===== INPUT
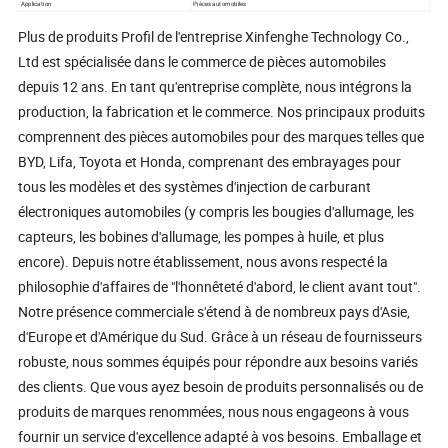
Application
Pièces automobiles
Plus de produits Profil de l'entreprise Xinfenghe Technology Co.,
Ltd est spécialisée dans le commerce de pièces automobiles
depuis 12 ans. En tant qu'entreprise complète, nous intégrons la
production, la fabrication et le commerce. Nos principaux produits
comprennent des pièces automobiles pour des marques telles que
BYD, Lifa, Toyota et Honda, comprenant des embrayages pour
tous les modèles et des systèmes d'injection de carburant
électroniques automobiles (y compris les bougies d'allumage, les
capteurs, les bobines d'allumage, les pompes à huile, et plus
encore). Depuis notre établissement, nous avons respecté la
philosophie d'affaires de "l'honnêteté d'abord, le client avant tout".
Notre présence commerciale s'étend à de nombreux pays d'Asie,
d'Europe et d'Amérique du Sud. Grâce à un réseau de fournisseurs
robuste, nous sommes équipés pour répondre aux besoins variés
des clients. Que vous ayez besoin de produits personnalisés ou de
produits de marques renommées, nous nous engageons à vous
fournir un service d'excellence adapté à vos besoins. Emballage et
==========
> _REQUIRED ACTION_: Only the lines from the one with "Notre présence commerciale" through the end of the material are wanted; copy them exactly, both ends included.

> _WRITTEN ANSWER_:
Notre présence commerciale s'étend à de nombreux pays d'Asie,
d'Europe et d'Amérique du Sud. Grâce à un réseau de fournisseurs
robuste, nous sommes équipés pour répondre aux besoins variés
des clients. Que vous ayez besoin de produits personnalisés ou de
produits de marques renommées, nous nous engageons à vous
fournir un service d'excellence adapté à vos besoins. Emballage et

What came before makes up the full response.